++++ Supplied records

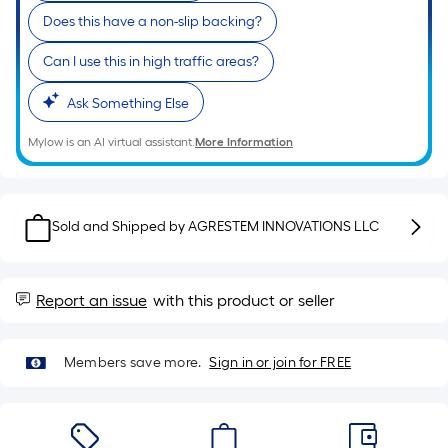
roll.
Does this have a non-slip backing?
A
linear
Can I use this in high traffic areas?
foot
Ask Something Else
of
10-
Mylow is an AI virtual assistant.
More Information
foot-
long-
roll
=
Sold and Shipped by
AGRESTEM INNOVATIONS LLC
1
ft.
x
Report an issue
with this product or seller
10
ft.
Members save more.
Sign in or join for FREE
=
10
Sq.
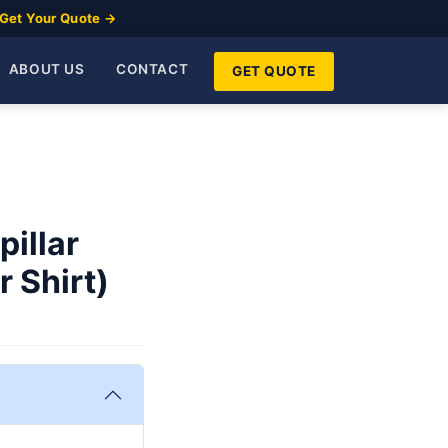
Get Your Quote →
ABOUT US
CONTACT
GET QUOTE
pillar
 Shirt)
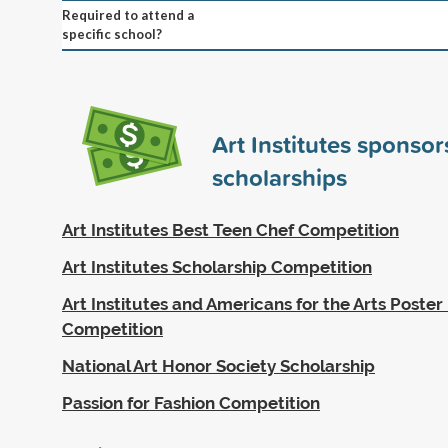
Required to attend a
specific school?
Art Institutes sponso
scholarships
Art Institutes Best Teen Chef Competition
Art Institutes Scholarship Competition
Art Institutes and Americans for the Arts Poster
Competition
National Art Honor Society Scholarship
Passion for Fashion Competition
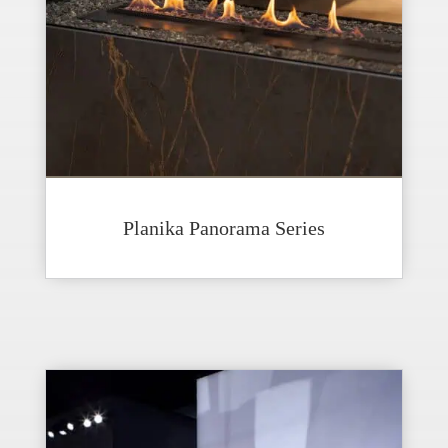
Planika Panorama Series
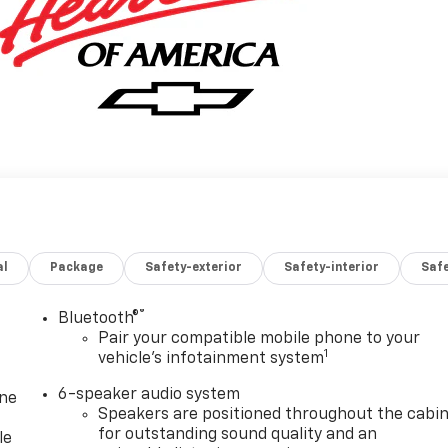
al
Package
Safety-exterior
Safety-interior
Saf
®
Bluetooth®
Pair your compatible mobile phone to your
1
vehicle's infotainment system
6-speaker audio system
one
Speakers are positioned throughout the cabi
for outstanding sound quality and an
le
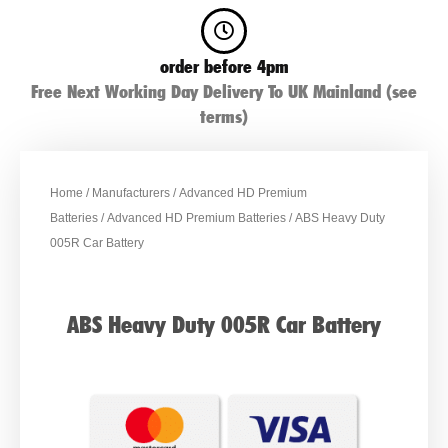
order before 4pm
Free Next Working Day Delivery To UK Mainland (see
terms)
Home
/
Manufacturers
/
Advanced HD Premium
Batteries
/
Advanced HD Premium Batteries
/ ABS Heavy Duty
005R Car Battery
ABS Heavy Duty 005R Car Battery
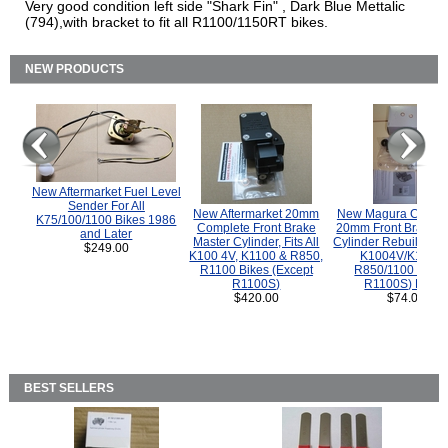
Very good condition left side "Shark Fin" , Dark Blue Mettalic
(794),with bracket to fit all R1100/1150RT bikes.
NEW PRODUCTS
New Aftermarket Fuel Level
Sender For All
New Aftermarket 20mm
New Magura COMP
K75/100/1100 Bikes 1986
Complete Front Brake
20mm Front Brake M
and Later
Master Cylinder, Fits All
Cylinder Rebuild Kit 
$249.00
K100 4V, K1100 & R850,
K1004V/K1100 
R1100 Bikes (Except
R850/1100 (Exce
R1100S)
R1100S) Bikes
$420.00
$74.00
BEST SELLERS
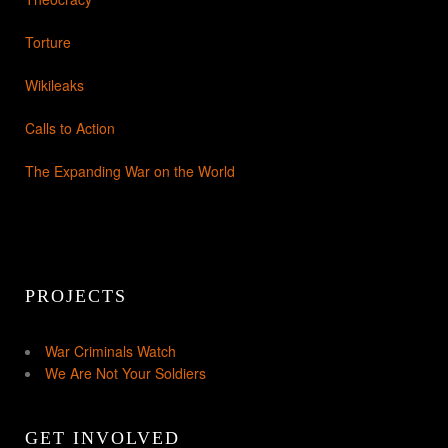
Torture
Wikileaks
Calls to Action
The Expanding War on the World
PROJECTS
War Criminals Watch
We Are Not Your Soldiers
GET INVOLVED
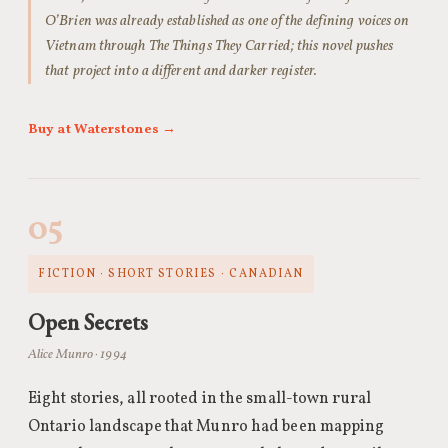
O’Brien was already established as one of the defining voices on
Vietnam through The Things They Carried; this novel pushes
that project into a different and darker register.
Buy at Waterstones →
05
FICTION · SHORT STORIES · CANADIAN
Open Secrets
Alice Munro · 1994
Eight stories, all rooted in the small-town rural
Ontario landscape that Munro had been mapping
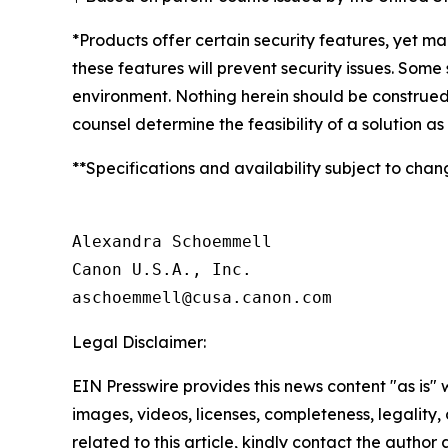
*Products offer certain security features, yet m
these features will prevent security issues. Som
environment. Nothing herein should be construed
counsel determine the feasibility of a solution as
**Specifications and availability subject to chan
Alexandra Schoemmell

Canon U.S.A., Inc.

Legal Disclaimer:
EIN Presswire provides this news content "as is" 
images, videos, licenses, completeness, legality, o
related to this article, kindly contact the author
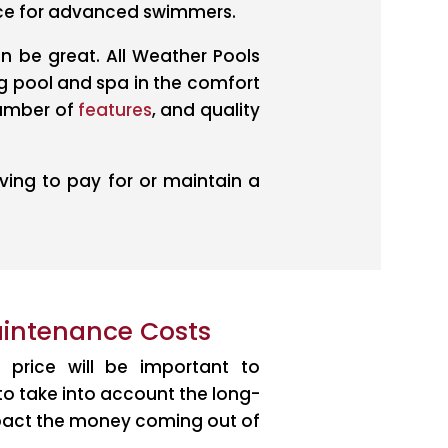
nce for advanced swimmers.
an be great. All Weather Pools
g pool and spa in the comfort
number of
features
, and quality
ing to pay for or maintain a
aintenance Costs
 price will be important to
 to take into account the long-
impact the money coming out of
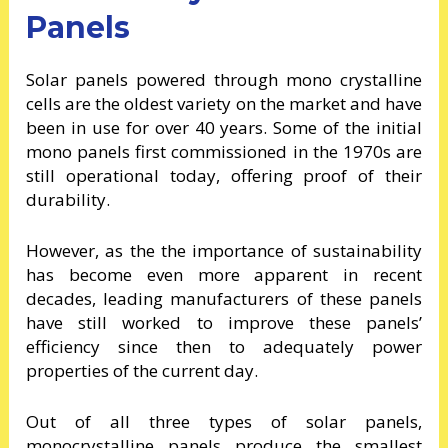
Panels
Solar panels powered through mono crystalline
cells are the oldest variety on the market and have
been in use for over 40 years. Some of the initial
mono panels first commissioned in the 1970s are
still operational today, offering proof of their
durability.
However, as the the importance of sustainability
has become even more apparent in recent
decades, leading manufacturers of these panels
have still worked to improve these panels’
efficiency since then to adequately power
properties of the current day.
Out of all three types of solar panels,
monocrystalline panels produce the smallest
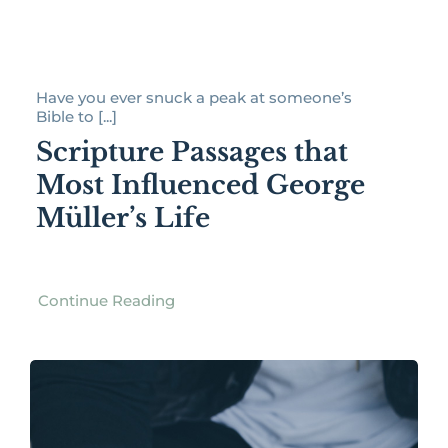
Have you ever snuck a peak at someone’s
Bible to [...]
Scripture Passages that
Most Influenced George
Müller’s Life
Continue Reading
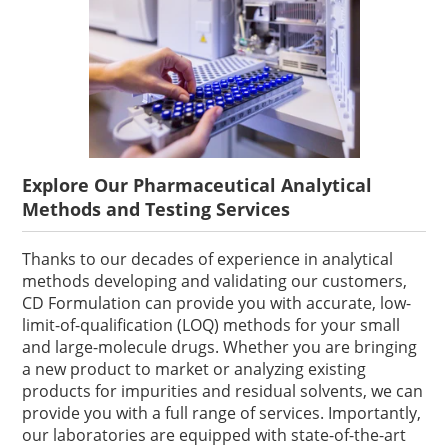
Explore Our Pharmaceutical Analytical
Methods and Testing Services
Thanks to our decades of experience in analytical
methods developing and validating our customers,
CD Formulation can provide you with accurate, low-
limit-of-qualification (LOQ) methods for your small
and large-molecule drugs. Whether you are bringing
a new product to market or analyzing existing
products for impurities and residual solvents, we can
provide you with a full range of services. Importantly,
our laboratories are equipped with state-of-the-art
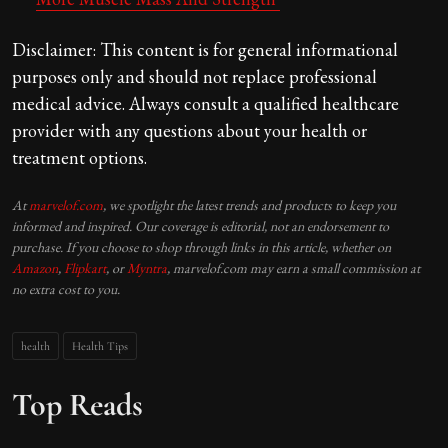
Disclaimer: This content is for general informational
purposes only and should not replace professional
medical advice. Always consult a qualified healthcare
provider with any questions about your health or
treatment options.
At
marvelof.com
, we spotlight the latest trends and products to keep you
informed and inspired. Our coverage is editorial, not an endorsement to
purchase. If you choose to shop through links in this article, whether on
Amazon
,
Flipkart
, or
Myntra
, marvelof.com may earn a small commission at
no extra cost to you.
health
Health Tips
Top Reads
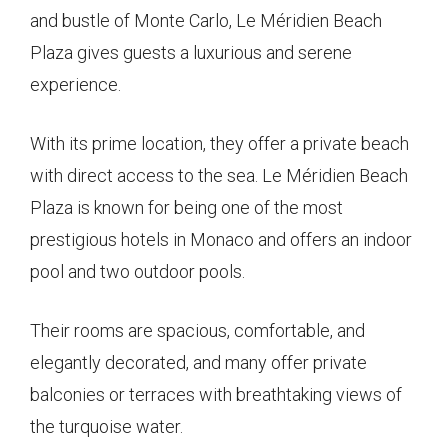
and bustle of Monte Carlo, Le Méridien Beach
Plaza gives guests a luxurious and serene
experience.
With its prime location, they offer a private beach
with direct access to the sea. Le Méridien Beach
Plaza is known for being one of the most
prestigious hotels in Monaco and offers an indoor
pool and two outdoor pools.
Their rooms are spacious, comfortable, and
elegantly decorated, and many offer private
balconies or terraces with breathtaking views of
the turquoise water.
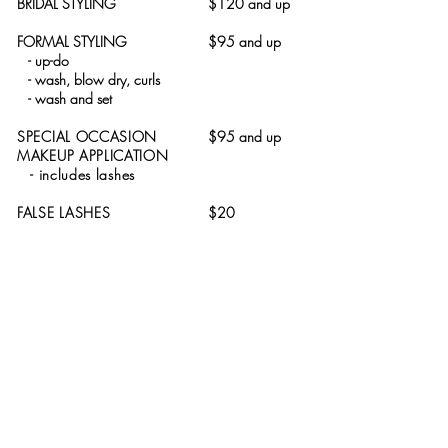
BRIDAL STYLING
$120 and up
FORMAL STYLING
$95 and up
- up-do
- wash, blow dry, curls
- wash and set
SPECIAL OCCASION
$95 and up
MAKEUP APPLICATION
- includes lashes
FALSE LASHES
$20
431 Lackawanna Avenue | Scranton, PA 18503
570.341.5250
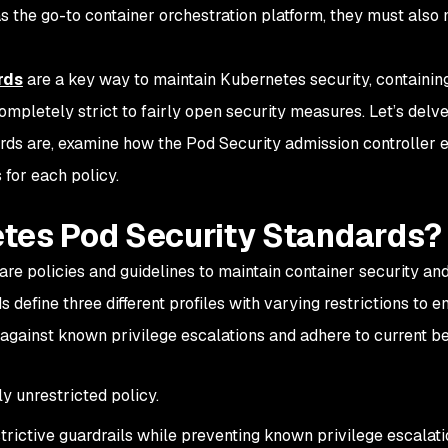
s the go-to container orchestration platform, they must also
rds
are a key way to maintain Kubernetes security, containin
mpletely strict to fairly open security measures. Let’s delve
ds are, examine how the Pod Security admission controller 
 for each policy.
tes Pod Security Standards?
e policies and guidelines to maintain container security and
 define three different profiles with varying restrictions to e
against known privilege escalations and adhere to current b
y unrestricted policy.
trictive guardrails while preventing known privilege escalati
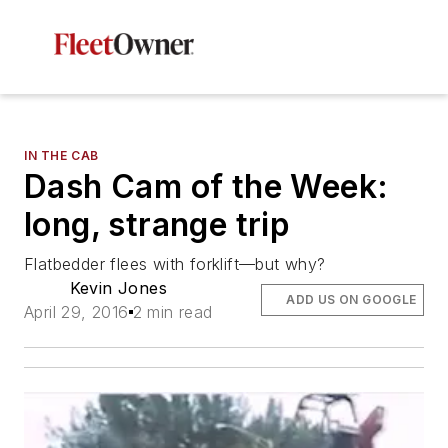
IN THE CAB
Dash Cam of the Week:
long, strange trip
Flatbedder flees with forklift—but why?
Kevin Jones
ADD US ON GOOGLE
April 29, 2016
2 min read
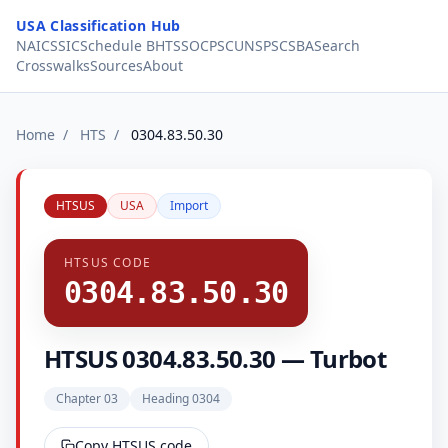
Skip to content
USA Classification Hub
NAICS
SIC
Schedule B
HTS
SOC
PSC
UNSPSC
SBA
Search
Crosswalks
Sources
About
Home
/
HTS
/
0304.83.50.30
HTSUS
USA
Import
HTSUS CODE
0304.83.50.30
HTSUS 0304.83.50.30 — Turbot
Chapter 03
Heading 0304
Copy HTSUS code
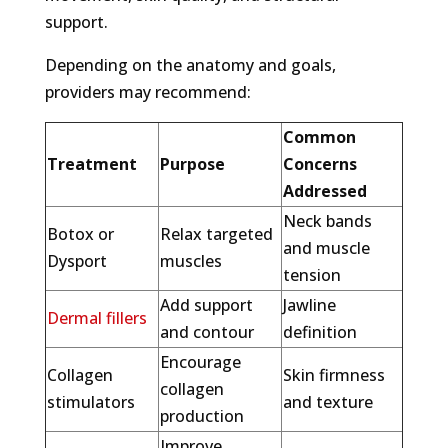
support.
Depending on the anatomy and goals,
providers may recommend:
Common
Treatment
Purpose
Concerns
Addressed
Neck bands
Botox or
Relax targeted
and muscle
Dysport
muscles
tension
Add support
Jawline
Dermal fillers
and contour
definition
Encourage
Collagen
Skin firmness
collagen
stimulators
and texture
production
Improve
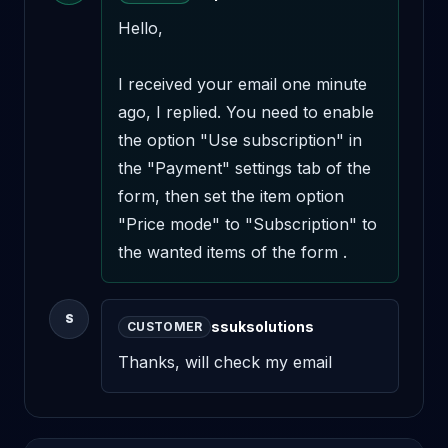
Hello,

I received your email one minute 
ago, I replied. You need to enable 
the option "Use subscription" in 
the "Payment" settings tab of the 
form, then set the item option 
"Price mode" to "Subscription" to 
the wanted items of the form .
S
ssuksolutions
CUSTOMER
Thanks, will check my email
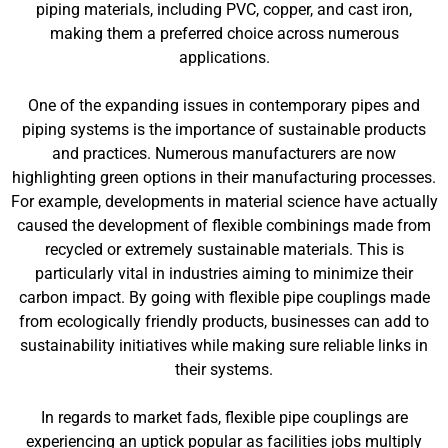
piping materials, including PVC, copper, and cast iron,
making them a preferred choice across numerous
applications.
One of the expanding issues in contemporary pipes and
piping systems is the importance of sustainable products
and practices. Numerous manufacturers are now
highlighting green options in their manufacturing processes.
For example, developments in material science have actually
caused the development of flexible combinings made from
recycled or extremely sustainable materials. This is
particularly vital in industries aiming to minimize their
carbon impact. By going with flexible pipe couplings made
from ecologically friendly products, businesses can add to
sustainability initiatives while making sure reliable links in
their systems.
In regards to market fads, flexible pipe couplings are
experiencing an uptick popular as facilities jobs multiply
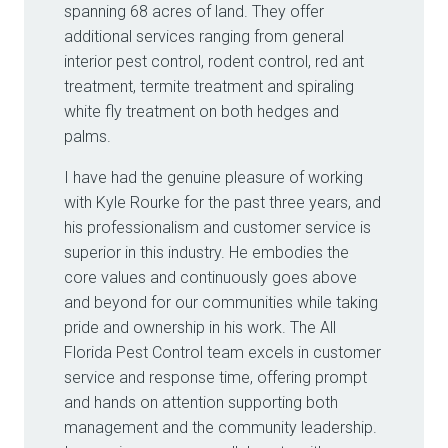
spanning 68 acres of land. They offer
additional services ranging from general
interior pest control, rodent control, red ant
treatment, termite treatment and spiraling
white fly treatment on both hedges and
palms.
I have had the genuine pleasure of working
with Kyle Rourke for the past three years, and
his professionalism and customer service is
superior in this industry. He embodies the
core values and continuously goes above
and beyond for our communities while taking
pride and ownership in his work. The All
Florida Pest Control team excels in customer
service and response time, offering prompt
and hands on attention supporting both
management and the community leadership.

++++++++

## Task statement:
Among the entries above, find the line with "Depending on the" and repeat exactly from there through the line with "piping systems is", leaving out the pictures.

## Task answer:
Depending on the anatomy and goals,
providers may recommend:
Common
Treatment
Purpose
Concerns
Addressed
Neck bands
Botox or
Relax targeted
and muscle
Dysport
muscles
tension
Add support
Jawline
Dermal fillers
and contour
definition
Encourage
Collagen
Skin firmness
collagen
stimulators
and texture
production
Improve
Hello,

I received your email one minute 
ago, I replied. You need to enable 
the option "Use subscription" in 
the "Payment" settings tab of the 
form, then set the item option 
"Price mode" to "Subscription" to 
the wanted items of the form .
S
ssuksolutions
CUSTOMER
Thanks, will check my email
piping materials, including PVC, copper, and cast iron,
making them a preferred choice across numerous
applications.
One of the expanding issues in contemporary pipes and
piping systems is the importance of sustainable products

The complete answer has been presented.